Cependant on reste sur quelque chose de primitif mais qui fait du bien là où ça passe, et si le rendu est déjà addictif cela va encore se renforcer sur cette seconde partie d’enregistrement, avec notamment le furibard « Speed Metal Mayhem » qui sent bon le « Show No Mercy » de SLAYER à des kilomètres à la ronde tant on ressent des plans tirés de ce disque de référence… tout en y voyant l’ajout de passages typiquement Punk qui servent encore un peu plus à maltraiter l’auditoire, vu que ça pue la crasse et la haine par tous les pores en gardant une noirceur omniprésente qui continue d’épaissir au fur et à mesure de l’avancée de l’écoute. Mais si ici c’était le rudimentaire qui prédominait avec l’arrivée du dense « Dawn Of Terror » les choses vont légèrement évoluer, vu qu’ici l’entité va nous prouver qu’elle sait garder son efficacité en proposant plus de profondeur tout en levant le pied plus fermement car ça va jouer en permanence les montagnes russes, n’hésitant donc pas à favoriser le mid-tempo des familles calé entre quelques blasts rugissants et accélérations du feu de dieu. Sans jamais trop en faire le résultat est vraiment redoutable tant ça garde une grande fluidité, et cela va être poussé plus loin sur « The Omen’s Arrival » qui va garder cette même base en lorgnant même vers le Heavy, de par certaines notes affûtées et entraînantes calées entre une bonne salve d’accélérations où ça sent la sueur et la saleté… conservant donc un dynamisme indécent à l’instar de tout ce qui est passé en amont, histoire de clôturer dignement cette livraison sans fautes de goût et qui s’écoute facilement sans jamais être lassante.
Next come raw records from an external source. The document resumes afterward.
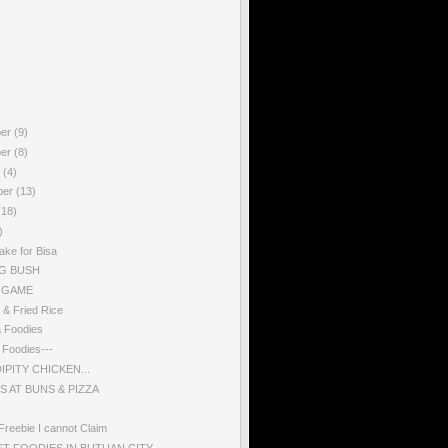
ber
(9)
ber
(8)
r
(4)
ber
(13)
(18)
)
ake for Bisa
G BUSH
 GAME
 & Fried Rice
a Foodies
g Foodies---
PITY CHICKEN...
S AT BUNS & PIZZA
Freebie I cannot Claim
ST FOODIES IN BUTUAN CITY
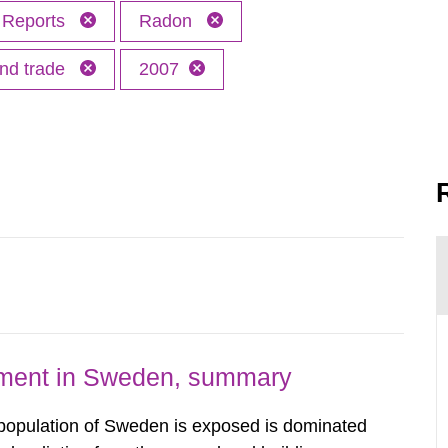
Reports
Radon
and trade
2007
nment in Sweden, summary
 population of Sweden is exposed is dominated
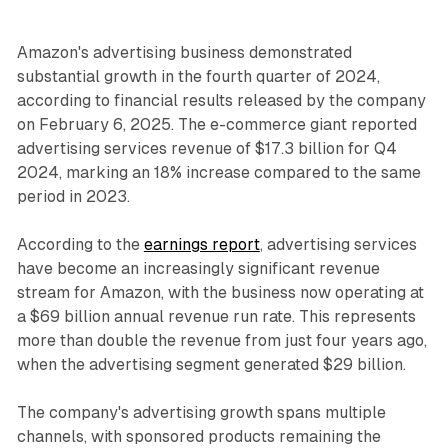
Amazon's advertising business demonstrated
substantial growth in the fourth quarter of 2024,
according to financial results released by the company
on February 6, 2025. The e-commerce giant reported
advertising services revenue of $17.3 billion for Q4
2024, marking an 18% increase compared to the same
period in 2023.
According to the
earnings report
, advertising services
have become an increasingly significant revenue
stream for Amazon, with the business now operating at
a $69 billion annual revenue run rate. This represents
more than double the revenue from just four years ago,
when the advertising segment generated $29 billion.
The company's advertising growth spans multiple
channels, with sponsored products remaining the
A voir désormais si cela sera aussi le cas au format supérieur… mais en attendant on ne peut que valider ces vingt minutes expédiés manu militari avec un plaisir contagieux et l’insolence de la vingtaine, qui offre un bon condensé de l’outre-Rhin des origines et qui encore aujourd’hui continue à vivre. Pour le moment on se fera donc avec le même plaisir à chaque fois cette pépite brute de décoffrage qui malgré quelques petites imprécisions (principalement du côté de la batterie pas toujours très juste malgré la fougue généralisée) s’enfile aisément, et qui file immédiatement la pêche pour qui prendra la peine de se pencher dessus. Typiquement donc le genre de sortie idéale pour ne pas se prendre la tête et éliminer toutes les mauvaises ondes et galères du quotidien (même si évidemment ça ne marquera pas l’année de son empreinte), tant ça de belles choses et c’est finalement l’essentiel que l’on recherche ici. Et même si l’on aura l’impression légitime d’avoir entendu cela des milliers de fois auparavant ça possède son goût de reviens-y inéluctable et tellement agréable, que l’on y replonge les yeux fermés sans chercher à comprendre ce qui nous arrive.